Joel,


Thank you for your question. Your original understanding is correct.



The table “SRv6 Endpoint Behaviors” contains behaviors. Behaviors are not 
present in the SRv6 SIDs. They are only used in the control plane.



As you requested, here is the relevant piece of text:



Section 2 (Terminology):

   SRv6 SID function: The function part of the SID is an opaque

   identification of a local behavior bound to the SID.  It is formally

   defined in Section 
3.1<https://tools.ietf.org/html/draft-ietf-spring-srv6-network-programming-07#section-3.1>
 of this document.



   SRv6 segment endpoint behavior: A packet processing behavior executed

   at an SRv6 segment endpoint.


Section 3.1 (SID Format):

   This document defines an SRv6 SID as consisting of LOC:FUNCT:ARG,

   where a locator (LOC) is encoded in the L most significant bits of

   the SID, followed by F bits of function (FUNCT) and A bits of

   arguments (ARG).

...

   The FUNCT is an opaque identification of a local behavior bound to

   the SID.



   The term "function" refers to the bit-string in the SRv6 SID.  The

   term "behavior" identifies the behavior bound to the SID.


Section 9.2 (IANA)

    Table 3: SRv6 Endpoint Behaviors Registry



Thank you,

Pablo.



-----Original Message-----

From: spring <spring-boun...@ietf.org> on behalf of "Joel M. Halpern" 
<j...@joelhalpern.com>

Date: Thursday, 19 December 2019 at 16:35

To: "spring@ietf.org" <spring@ietf.org>

Subject: [spring] SRv6 Network Programming Endpoint Behavior Registry



    In talking with folks, and looking at the draft, I realized that there

    were two different interpretations of the Endpoint Behavior Registry.
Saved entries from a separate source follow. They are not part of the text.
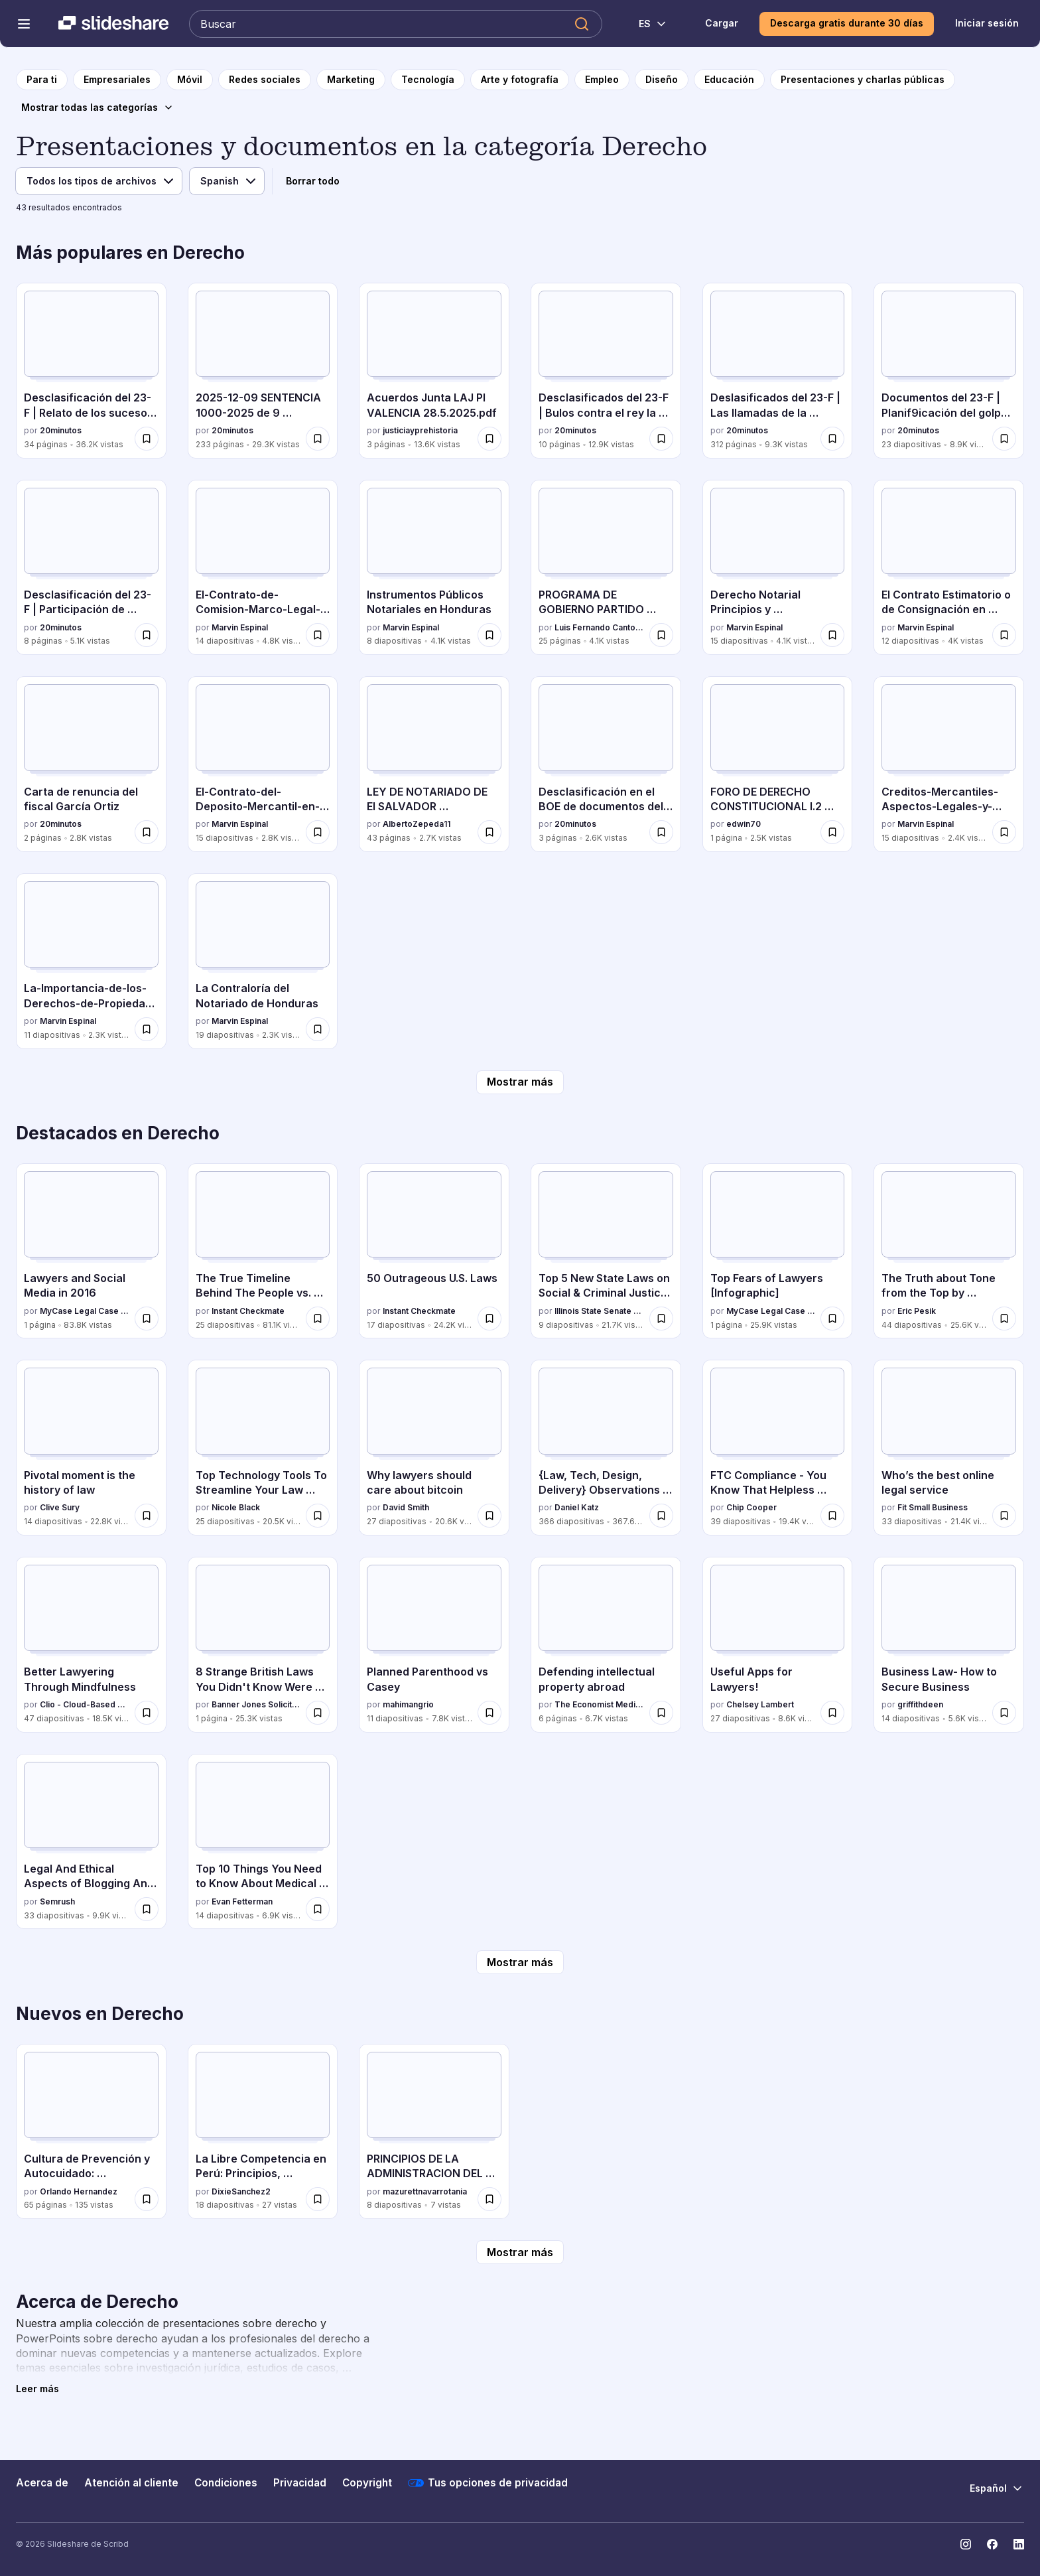  I want to click on Fit Small Business, so click(932, 1507). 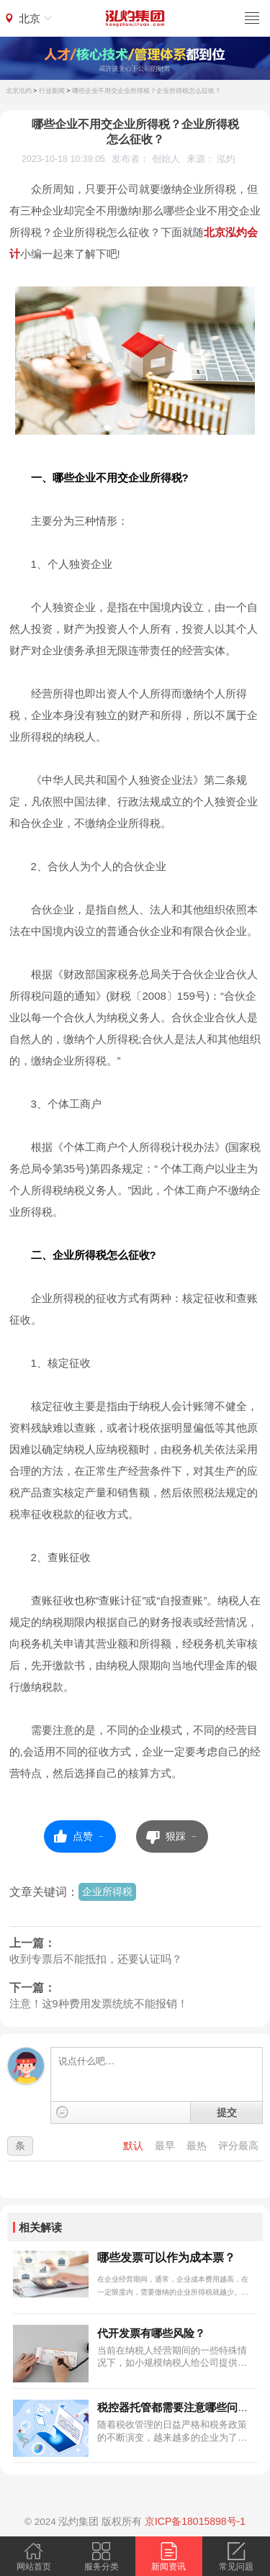  Describe the element at coordinates (166, 2145) in the screenshot. I see `最早` at that location.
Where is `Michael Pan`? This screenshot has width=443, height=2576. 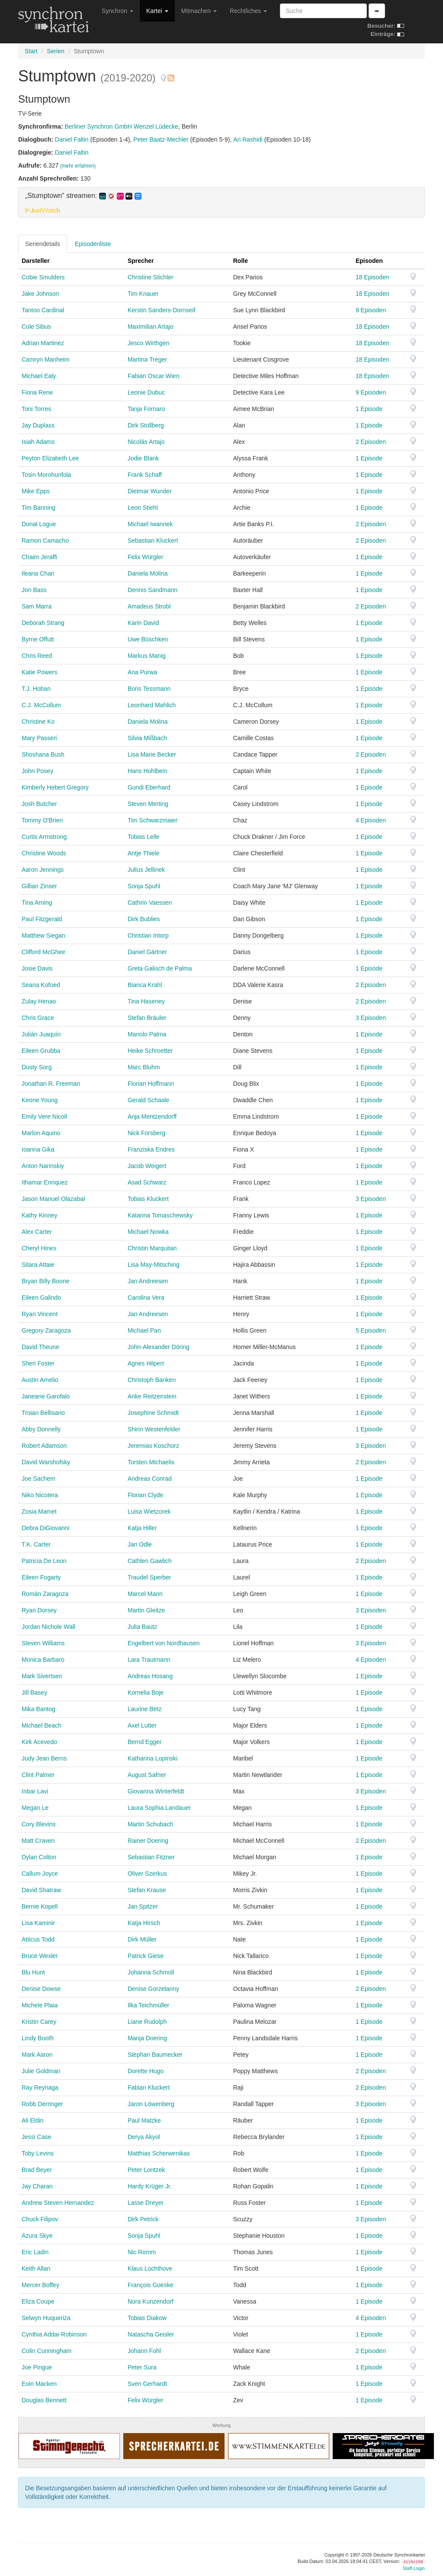 Michael Pan is located at coordinates (144, 1330).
    I can not tell which is intended.



    I had assumed, possibly incorrectly, that the list of code points was a

    list of code points to use in routing and control protocols (so all the

    control mechanisms sould have inter-changeable semantics for SRv6 SIDs.

    I thus assumed that one would see in routing an advertisement that in

    some form said "SID prefix X is serviced by node Y and provides

    functionality of Endpoint Behavior Z, with the remaining bits as defined

    in the registry."



    Other folks have read this text as defining the bits that must appear in

    the explicit SID in the SID list, between the loactor portion and the

    arguments.  This would provide some small savings in the routing and

    control infrastructure (but not a lot since there still need to be

    advertisements about what Endpoint Behaviors each node actually

    supports.)  This would seem to constrain implementations to use exactly

    these code point.  I am reminded of diffserv, where we looked at doing

    that and concluded that operator needs were such that it did not make

    sense to mandate the on-the-wire code point.



    Can the authors please clarify which meaning they intend?  Possibly by

    pointing me at the wording in the document that makes it clear?